With pictures excluded, output exactly the lines that run from the first line of the data below through the line containing "ВОЗМОЖНОСТИ".

**Extracted page text data:**
<<<<
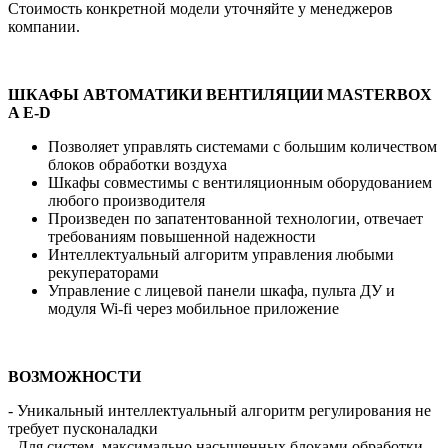
Стоимость конкретной модели уточняйте у менеджеров
компании.
ШКАФЫ АВТОМАТИКИ ВЕНТИЛЯЦИИ MASTERBOX
A E-D
Позволяет управлять системами с большим количеством
блоков обработки воздуха
Шкафы совместимы с вентиляционным оборудованием
любого производителя
Произведен по запатентованной технологии, отвечает
требованиям повышенной надежности
Интеллектуальный алгоритм управления любыми
рекуператорами
Управление с лицевой панели шкафа, пульта ДУ и
модуля Wi-fi через мобильное приложение
ВОЗМОЖНОСТИ
- Уникальный интеллектуальный алгоритм регулирования не
требует пусконаладки
- Для систем, максимально насыщенных блоками обработки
>>>>
**Task answer:**
Стоимость конкретной модели уточняйте у менеджеров
компании.
ШКАФЫ АВТОМАТИКИ ВЕНТИЛЯЦИИ MASTERBOX
A E-D
Позволяет управлять системами с большим количеством
блоков обработки воздуха
Шкафы совместимы с вентиляционным оборудованием
любого производителя
Произведен по запатентованной технологии, отвечает
требованиям повышенной надежности
Интеллектуальный алгоритм управления любыми
рекуператорами
Управление с лицевой панели шкафа, пульта ДУ и
модуля Wi-fi через мобильное приложение
ВОЗМОЖНОСТИ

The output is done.